We've already mentioned how crowded and dingy the streets are, and how atrocious the drivers can be, swerving in and out of the barely marked lanes, with no traffic signals to tell them when and where to stop. This also means that there are no crosswalks for safe passage from one side of the street to the other. So, needless to say, our lives were at stake, literally. Luckily (but who really believes in luck, right), a friendly Egyptian by the name of Tarik walked up and greeted us then struck up a conversation with Michael. If you know Michael like I know Michael, he'll talk to anyone, especially a local in a foreign country, just to get the inside scoop on the area.

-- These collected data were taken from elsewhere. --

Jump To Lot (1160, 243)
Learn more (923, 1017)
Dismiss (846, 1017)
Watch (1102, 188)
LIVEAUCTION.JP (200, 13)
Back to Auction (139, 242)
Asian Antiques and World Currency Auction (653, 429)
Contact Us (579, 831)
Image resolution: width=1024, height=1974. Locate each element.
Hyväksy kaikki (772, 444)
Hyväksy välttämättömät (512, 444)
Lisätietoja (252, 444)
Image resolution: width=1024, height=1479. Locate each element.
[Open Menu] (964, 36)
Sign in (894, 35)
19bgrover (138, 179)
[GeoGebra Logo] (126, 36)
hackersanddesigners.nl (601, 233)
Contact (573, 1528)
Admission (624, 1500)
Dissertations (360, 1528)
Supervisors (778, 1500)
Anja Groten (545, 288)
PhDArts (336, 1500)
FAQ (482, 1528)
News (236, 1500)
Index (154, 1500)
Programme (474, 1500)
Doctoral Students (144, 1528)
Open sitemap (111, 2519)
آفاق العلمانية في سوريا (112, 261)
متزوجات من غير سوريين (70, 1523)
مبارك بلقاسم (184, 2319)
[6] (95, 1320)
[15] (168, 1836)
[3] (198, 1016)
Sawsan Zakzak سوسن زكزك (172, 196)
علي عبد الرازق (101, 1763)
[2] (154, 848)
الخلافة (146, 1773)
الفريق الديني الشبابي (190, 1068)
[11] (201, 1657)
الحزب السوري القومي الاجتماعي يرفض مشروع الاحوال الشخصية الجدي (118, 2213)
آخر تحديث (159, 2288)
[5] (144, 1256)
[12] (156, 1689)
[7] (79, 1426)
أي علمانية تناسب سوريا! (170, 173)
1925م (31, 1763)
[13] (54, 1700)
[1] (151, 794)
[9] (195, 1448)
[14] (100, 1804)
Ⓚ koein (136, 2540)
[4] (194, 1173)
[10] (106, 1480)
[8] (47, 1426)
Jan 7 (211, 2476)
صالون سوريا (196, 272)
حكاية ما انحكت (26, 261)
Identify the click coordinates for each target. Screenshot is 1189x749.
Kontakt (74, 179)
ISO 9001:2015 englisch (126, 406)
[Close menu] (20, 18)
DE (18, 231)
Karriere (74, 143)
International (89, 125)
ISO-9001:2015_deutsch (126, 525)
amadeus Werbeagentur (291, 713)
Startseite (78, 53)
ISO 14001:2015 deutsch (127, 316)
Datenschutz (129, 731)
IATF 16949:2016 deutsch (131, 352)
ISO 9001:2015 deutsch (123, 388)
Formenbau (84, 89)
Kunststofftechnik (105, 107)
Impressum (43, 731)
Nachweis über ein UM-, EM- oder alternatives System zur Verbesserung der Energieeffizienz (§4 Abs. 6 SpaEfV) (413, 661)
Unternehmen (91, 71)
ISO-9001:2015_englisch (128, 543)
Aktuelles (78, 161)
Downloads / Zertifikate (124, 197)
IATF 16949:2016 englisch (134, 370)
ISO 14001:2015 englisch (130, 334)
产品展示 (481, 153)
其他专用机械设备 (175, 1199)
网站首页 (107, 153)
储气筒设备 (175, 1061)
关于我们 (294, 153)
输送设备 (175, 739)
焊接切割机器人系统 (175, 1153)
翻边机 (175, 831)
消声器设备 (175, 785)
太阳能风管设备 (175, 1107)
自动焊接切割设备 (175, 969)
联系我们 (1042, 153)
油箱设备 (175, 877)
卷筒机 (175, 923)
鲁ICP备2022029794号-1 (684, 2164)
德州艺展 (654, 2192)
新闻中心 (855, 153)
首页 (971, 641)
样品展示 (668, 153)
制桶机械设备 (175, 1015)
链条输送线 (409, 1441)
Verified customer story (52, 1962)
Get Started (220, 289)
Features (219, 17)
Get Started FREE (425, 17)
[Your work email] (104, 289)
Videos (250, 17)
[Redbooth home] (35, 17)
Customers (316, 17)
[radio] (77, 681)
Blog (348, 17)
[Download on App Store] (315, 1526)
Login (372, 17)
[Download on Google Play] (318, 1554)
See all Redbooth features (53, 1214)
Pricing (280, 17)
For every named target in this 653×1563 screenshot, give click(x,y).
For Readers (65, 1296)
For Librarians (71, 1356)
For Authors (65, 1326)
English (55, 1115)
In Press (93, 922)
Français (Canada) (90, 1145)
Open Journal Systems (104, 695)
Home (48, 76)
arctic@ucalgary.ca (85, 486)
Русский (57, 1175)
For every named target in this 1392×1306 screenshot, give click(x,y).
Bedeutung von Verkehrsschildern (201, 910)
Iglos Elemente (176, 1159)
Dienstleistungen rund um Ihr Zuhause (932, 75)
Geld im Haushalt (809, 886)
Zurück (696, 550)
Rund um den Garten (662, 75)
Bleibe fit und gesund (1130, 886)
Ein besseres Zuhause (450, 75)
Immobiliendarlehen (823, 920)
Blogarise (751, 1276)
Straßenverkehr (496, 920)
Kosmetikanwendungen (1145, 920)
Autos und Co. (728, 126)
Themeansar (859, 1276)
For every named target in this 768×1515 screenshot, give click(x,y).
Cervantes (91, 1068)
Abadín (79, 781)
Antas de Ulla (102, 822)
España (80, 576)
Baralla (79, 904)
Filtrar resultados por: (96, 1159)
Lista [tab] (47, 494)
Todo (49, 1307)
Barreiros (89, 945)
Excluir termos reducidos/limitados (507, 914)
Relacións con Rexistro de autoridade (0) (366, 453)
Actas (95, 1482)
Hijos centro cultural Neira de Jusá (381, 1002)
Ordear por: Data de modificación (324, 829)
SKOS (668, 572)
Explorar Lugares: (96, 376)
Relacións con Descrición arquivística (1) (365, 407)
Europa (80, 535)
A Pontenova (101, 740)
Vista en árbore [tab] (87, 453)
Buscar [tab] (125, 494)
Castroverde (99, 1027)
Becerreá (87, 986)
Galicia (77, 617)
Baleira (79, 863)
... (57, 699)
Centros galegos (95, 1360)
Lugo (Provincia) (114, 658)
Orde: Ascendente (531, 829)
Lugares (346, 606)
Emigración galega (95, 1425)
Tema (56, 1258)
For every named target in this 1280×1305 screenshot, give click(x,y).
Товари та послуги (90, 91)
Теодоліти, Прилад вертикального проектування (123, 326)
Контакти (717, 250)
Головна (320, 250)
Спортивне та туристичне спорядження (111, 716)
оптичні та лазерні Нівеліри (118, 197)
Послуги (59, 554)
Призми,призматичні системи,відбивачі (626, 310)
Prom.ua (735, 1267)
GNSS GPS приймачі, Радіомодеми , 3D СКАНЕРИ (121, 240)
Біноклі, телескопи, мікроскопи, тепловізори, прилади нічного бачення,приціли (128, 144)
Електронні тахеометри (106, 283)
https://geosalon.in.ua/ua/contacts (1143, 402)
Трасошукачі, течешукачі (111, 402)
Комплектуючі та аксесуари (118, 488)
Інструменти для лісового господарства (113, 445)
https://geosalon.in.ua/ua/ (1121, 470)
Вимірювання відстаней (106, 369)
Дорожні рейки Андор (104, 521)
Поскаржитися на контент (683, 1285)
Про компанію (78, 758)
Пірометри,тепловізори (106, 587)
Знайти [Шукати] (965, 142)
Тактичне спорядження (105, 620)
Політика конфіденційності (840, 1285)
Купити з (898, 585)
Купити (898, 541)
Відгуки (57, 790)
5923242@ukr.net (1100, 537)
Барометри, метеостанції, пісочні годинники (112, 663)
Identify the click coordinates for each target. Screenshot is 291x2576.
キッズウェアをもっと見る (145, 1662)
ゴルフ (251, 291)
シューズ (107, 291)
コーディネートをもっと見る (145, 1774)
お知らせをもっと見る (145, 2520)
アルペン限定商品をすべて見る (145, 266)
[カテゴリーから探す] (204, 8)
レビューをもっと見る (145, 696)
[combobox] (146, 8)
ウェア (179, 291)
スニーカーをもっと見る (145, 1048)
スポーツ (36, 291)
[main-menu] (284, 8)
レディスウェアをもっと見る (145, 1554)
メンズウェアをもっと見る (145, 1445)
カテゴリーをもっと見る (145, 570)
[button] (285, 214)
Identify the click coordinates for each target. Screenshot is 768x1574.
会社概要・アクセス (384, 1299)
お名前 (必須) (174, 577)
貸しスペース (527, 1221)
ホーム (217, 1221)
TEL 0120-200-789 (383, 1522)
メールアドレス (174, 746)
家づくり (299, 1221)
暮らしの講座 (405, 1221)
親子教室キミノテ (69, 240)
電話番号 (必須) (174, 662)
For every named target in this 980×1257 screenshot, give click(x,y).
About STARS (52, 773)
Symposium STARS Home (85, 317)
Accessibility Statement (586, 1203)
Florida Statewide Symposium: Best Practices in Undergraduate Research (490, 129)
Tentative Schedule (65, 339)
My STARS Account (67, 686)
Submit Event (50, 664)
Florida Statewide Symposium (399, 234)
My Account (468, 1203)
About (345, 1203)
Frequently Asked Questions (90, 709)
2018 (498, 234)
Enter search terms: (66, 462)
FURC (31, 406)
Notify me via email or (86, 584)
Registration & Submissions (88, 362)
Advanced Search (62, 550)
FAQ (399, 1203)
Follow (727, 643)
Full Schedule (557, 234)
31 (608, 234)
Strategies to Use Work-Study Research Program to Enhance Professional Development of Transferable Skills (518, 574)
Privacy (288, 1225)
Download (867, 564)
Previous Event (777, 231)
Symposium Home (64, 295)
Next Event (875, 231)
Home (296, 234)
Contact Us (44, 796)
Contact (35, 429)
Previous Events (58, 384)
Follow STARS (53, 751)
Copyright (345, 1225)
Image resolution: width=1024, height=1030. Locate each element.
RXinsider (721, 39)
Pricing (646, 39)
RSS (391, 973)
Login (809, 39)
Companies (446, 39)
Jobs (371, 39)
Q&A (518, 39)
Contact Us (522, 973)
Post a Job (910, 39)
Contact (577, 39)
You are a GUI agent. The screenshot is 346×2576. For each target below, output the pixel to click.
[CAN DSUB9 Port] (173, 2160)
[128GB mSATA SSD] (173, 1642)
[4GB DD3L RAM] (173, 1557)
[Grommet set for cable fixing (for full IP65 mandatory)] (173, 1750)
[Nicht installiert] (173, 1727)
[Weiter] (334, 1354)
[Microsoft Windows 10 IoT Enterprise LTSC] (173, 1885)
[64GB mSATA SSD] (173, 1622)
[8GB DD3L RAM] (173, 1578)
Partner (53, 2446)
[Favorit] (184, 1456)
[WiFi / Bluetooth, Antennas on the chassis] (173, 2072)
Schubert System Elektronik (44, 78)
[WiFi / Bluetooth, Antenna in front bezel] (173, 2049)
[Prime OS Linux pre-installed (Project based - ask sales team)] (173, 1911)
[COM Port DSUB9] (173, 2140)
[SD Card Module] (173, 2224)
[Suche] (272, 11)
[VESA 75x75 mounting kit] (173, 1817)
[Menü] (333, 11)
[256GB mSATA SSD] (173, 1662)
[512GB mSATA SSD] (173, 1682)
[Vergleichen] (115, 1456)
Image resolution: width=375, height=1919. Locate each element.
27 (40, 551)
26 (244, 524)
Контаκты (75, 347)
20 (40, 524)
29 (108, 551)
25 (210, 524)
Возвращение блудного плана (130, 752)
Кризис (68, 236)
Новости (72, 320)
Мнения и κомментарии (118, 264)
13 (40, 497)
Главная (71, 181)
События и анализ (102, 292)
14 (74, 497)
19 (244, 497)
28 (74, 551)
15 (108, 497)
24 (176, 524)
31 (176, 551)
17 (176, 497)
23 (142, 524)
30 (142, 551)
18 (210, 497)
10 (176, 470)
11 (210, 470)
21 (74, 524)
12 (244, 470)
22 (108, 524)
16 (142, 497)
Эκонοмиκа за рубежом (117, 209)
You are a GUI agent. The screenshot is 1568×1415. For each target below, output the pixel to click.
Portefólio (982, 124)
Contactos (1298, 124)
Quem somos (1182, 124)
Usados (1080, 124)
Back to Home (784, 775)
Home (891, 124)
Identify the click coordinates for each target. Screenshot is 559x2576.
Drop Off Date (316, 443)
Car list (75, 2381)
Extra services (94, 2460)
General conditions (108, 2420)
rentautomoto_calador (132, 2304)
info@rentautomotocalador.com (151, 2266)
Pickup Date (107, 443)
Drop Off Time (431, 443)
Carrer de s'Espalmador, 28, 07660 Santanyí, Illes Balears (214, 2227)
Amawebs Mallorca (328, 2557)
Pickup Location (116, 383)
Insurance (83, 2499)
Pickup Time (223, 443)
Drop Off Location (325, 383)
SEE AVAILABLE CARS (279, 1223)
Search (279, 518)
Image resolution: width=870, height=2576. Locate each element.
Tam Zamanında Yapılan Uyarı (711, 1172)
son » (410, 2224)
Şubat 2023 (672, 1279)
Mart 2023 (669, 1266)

So we walked along the busy streets, peeking into the shops that were just opening up at 10:00 a.m., admiring the leather shoes and handbags, jewelry and clothing. It was a nice stroll - until time to cross the street. Man, was I nervous! The cars were coming so quickly and, for the life of me, I couldn't imagine crossing to the other side without getting nipped in the butt by one of the fast-moving Peaguots or Mitsubishis speeding by. The locals have it down pat. It seems as though they just know where and when to cross. But I wasn't so confident. We found that the best thing was to find a bunch of Egyptians ready to cross and simply follow them, making sure to have at least three or four of them on the outer side so that if one of the cars didn't stop in time, we wouldn't bear the hardest part of the hit. I know that sounds mean, but hey, these people know how this works much better than we do.
Tarik kindly gave us a quick lesson in how to cross the street. "Just place your hands over your eyes and walk like an Egyptian," he explained comically, as he formed his hands in that Egyptian stance we are so familiar with. All four of us cracked up laughing at him. Taking his advice and combining our own methods of Cairo street crossing survival, we managed to traverse no less than five busy intersections before we bade our friend Tarik farewell. But not before he took the time to make a most surprising offer. "Is this your woman?" he asked Michael. "I give you two camels and a sack of bananas for her." As Michael grabbed my arm close to him, I laughed silently, hoping Tarik was just joking. But just in case, I didn't want to seem flattered at the proposition. But this was a great opportunity to see how well Michael could bargain his way out of a situation. I think the look on Michael's face let Tarik know his offer was unacceptable. I was hoping we could at least get an apartment, a small fishing boat and visitation rights for Michael out of the deal, as well (just kidding).
Anyway, we made it the rest of the way to the bazaar, thanks to another angel who gravitated to Michael. And as Mohammad briskly walked us in the direction of the shopping area, we asked if he could direct us to a toilet. Apparently he misunderstood us, because after guiding us through the maze that is Khan El Khalili Bazaar, we ended up at his little shop where he sells glass water pipes and perfume bottles. Not exactly what we needed after our 4-mile walk. Eventually we found the toilet, Mohammad disappeared into the crowd, and we all began our shopping experience.
Michael and I bought a few items and, somehow in our curiosity, lost our walking companions. How can I describe this bazaar? It reminds me of The Alley in downtown Los Angeles. Small cubbyholes filled from wall to wall, floor to ceiling with various specialty items, and men standing in front of the stores calling out offers for their wares in their best direct selling techniques. It was difficult to resist going into all of the stores, but that was just impossible. So after about 2 hours of shopping we took our buys and headed for the bus back to the Marriott.
Later we sat in on a lecture conducted by an American woman who now lives in Cairo. Her husband is Egyptian and they moved here 14 years ago. She loves it and was able to clue us Americans in on some of the intricacies of Egyptian culture and lifestyle. It was very interesting.
But now it's time to end the day. Needless to say, we need a long, hot shower and a good night's sleep. We're up early tomorrow for a flight to Aswan.